WESTMINSTER (ChurchMilitant.com) - The leader of the Catholic Church in England and Wales is publicly decrying the lack of concern shown to Christians involved in the Syrian refugee crisis.
Cardinal Vincent Nichols, archbishop of Westminster and president of the Catholic Bishops' Conference of England and Wales, claims that while Christians are facing the most persecution in Syria, they are receiving the least amount of assistance.
In an interview last week with BBC Radio, the cardinal pointed out that around 20,000 refugees are scheduled to be shipped into Britain straight from refugee camps in Syria, but the camps they will be drawn from do not hold any Christians.
Nichols said that he can "see the point in going directly to the refugee camps" to bring in refugees — but "because for the most part Christian refugees do not go into the United Nations High Commissioner for Refugees (UNHCR) camps" and are instead sent to Christian organizations, there will be "few, if any, Christians" coming into Britain.
Cardinal Nichols said if Britain is going to "deal purely with UNHCR, according to their rules, there can be no preference given to anybody on behalf of their faith and we will simply bypass the Christian refugees, not intentionally, but in fact."
The cardinal is not alone in voicing this concern. The Anglican bishop of Leeds, Nick Baines, notes in an editorial that "Christians represent the most persecuted people on earth in the 21st century."
"[W]e are not talking here of a bit of ridicule or silly marginalization," wrote Baines. "We are talking about men, women and children being singled out because of their Christian faith or identity and put to an unimaginably cruel death. Or being driven out of home, away from livelihood, deprived of identity and dignity."
Baines highlighted growing hostility toward Christians around the world, including bans on Christmas celebrations in both Somalia and Brunei — both Muslim-majority countries — as Muslim leaders have said the festivities run "contrary to Islamic culture, which could damage the faith of the Muslim community."

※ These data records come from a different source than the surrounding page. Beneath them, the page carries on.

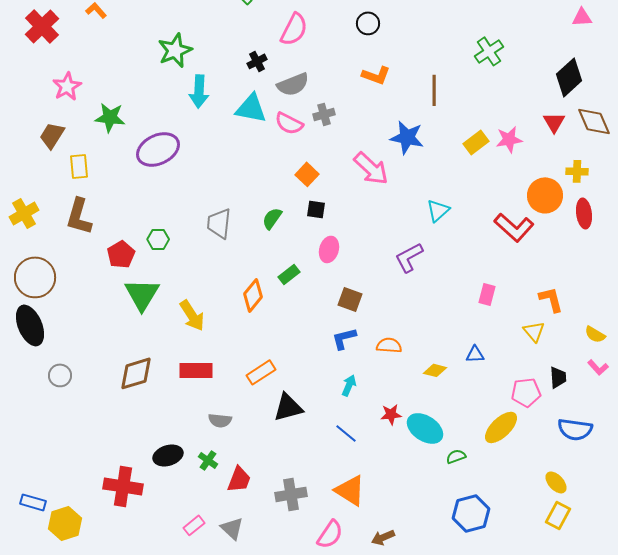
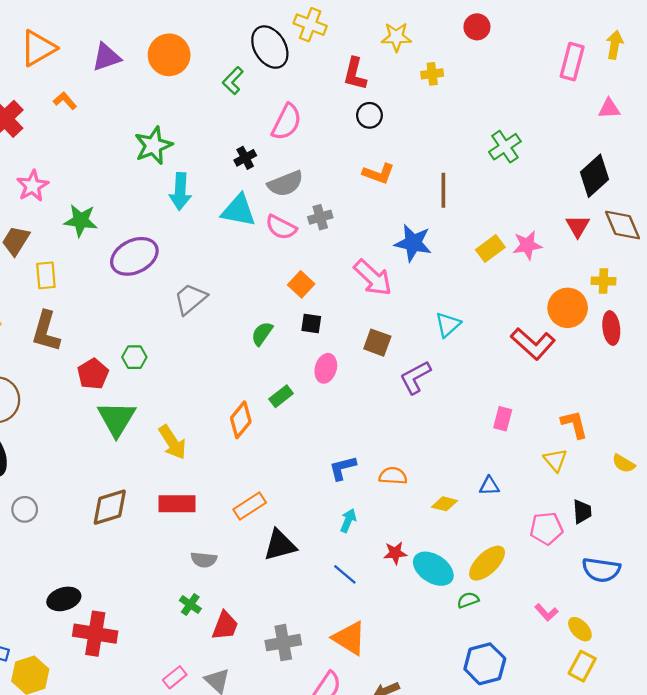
gray trapezoid: (219, 223) -> (190, 299), moved, turned 44
brown square: (350, 299) -> (377, 343), moved
pink L-shape: (598, 367) -> (546, 612), moved
yellow ellipse: (501, 427) -> (487, 563), moved
black ellipse: (168, 455) -> (64, 599), moved

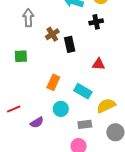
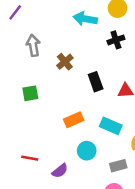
black rectangle: (70, 44) -> (96, 82), moved
orange rectangle: (53, 82) -> (74, 120), turned 49
red line: (14, 109) -> (30, 158), turned 40

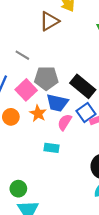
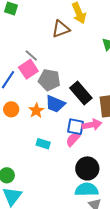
pink square: (26, 90) -> (28, 69), moved
blue square: (86, 112) -> (76, 127), moved, turned 36
pink semicircle: (65, 122) -> (73, 139), moved

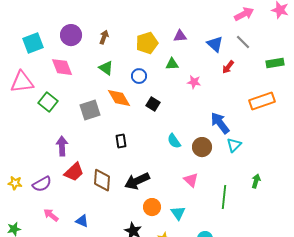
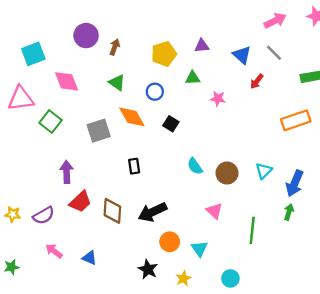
purple circle: (71, 35) -> (86, 36), moved
blue arrow: (220, 123) -> (295, 183), moved, turned -120

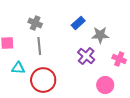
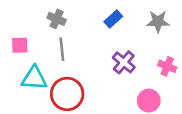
gray star: (100, 35) -> (158, 22), moved
cyan triangle: (18, 68) -> (34, 78), size x1.5

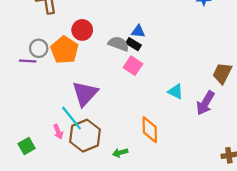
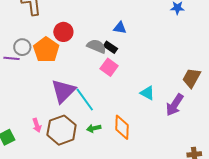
blue triangle: (138, 31) -> (120, 28), moved
cyan line: (71, 118) -> (85, 100), moved
green arrow: (120, 153) -> (94, 128), moved

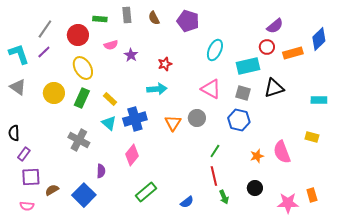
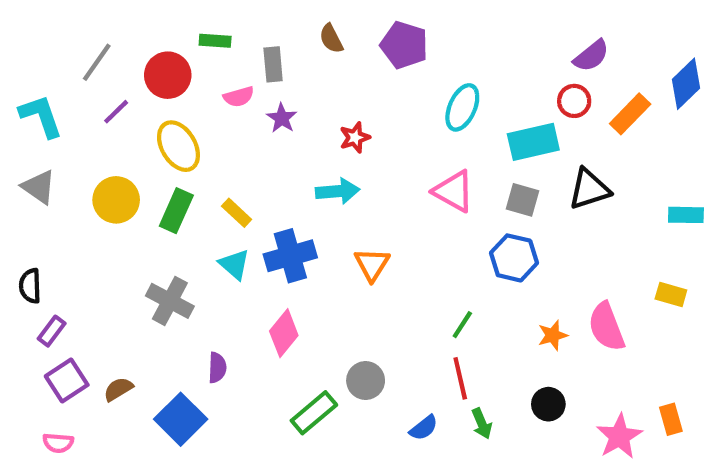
gray rectangle: (127, 15) -> (273, 64), moved
purple line: (44, 52) -> (116, 112), moved
orange rectangle: (293, 53) -> (630, 114), turned -30
gray circle: (197, 118) -> (366, 381), moved
purple square: (31, 177) -> (67, 381), turned -30
brown semicircle: (52, 190) -> (118, 389), moved
blue semicircle: (187, 202) -> (424, 428), moved
pink star: (288, 203) -> (619, 436), turned -30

Britain's foremost rabbi, Ephraim Mirvis, also said the bans are emblematic of "an intolerance that, as Jews, we simply cannot countenance."
In his annual Christmas message, British prime minister David Cameron claimed that as a Christian country Britain should "reflect on the fact that it is because of these important religious roots and Christian values that Britain has been such a successful home to people of all faiths and none."
He also noted that "Christians from Africa to Asia will go to church on Christmas morning full of joy, but many in fear of persecution."
Cardinal Nichols has previously berated the U.K. government for its slow reaction toward the refugee crisis, stating in November that "so much more needs to be done." He has also supported the use of force in combating the growing threat of ISIS.
Despite his strong stance on the refugee crisis and ISIS, Cdl. Nichols has previously come under fire for his controversial actions in expanding the Church's ministry toward the LGBT community, including presiding over a Mass specifically geared toward "LGBT Catholics." He has also presented controversial views on extending Communion to the divorced and civilly remarried.
To date, Britain has resettled 1,000 Syrian refugees, anticipating up to 20,000 over the next five years.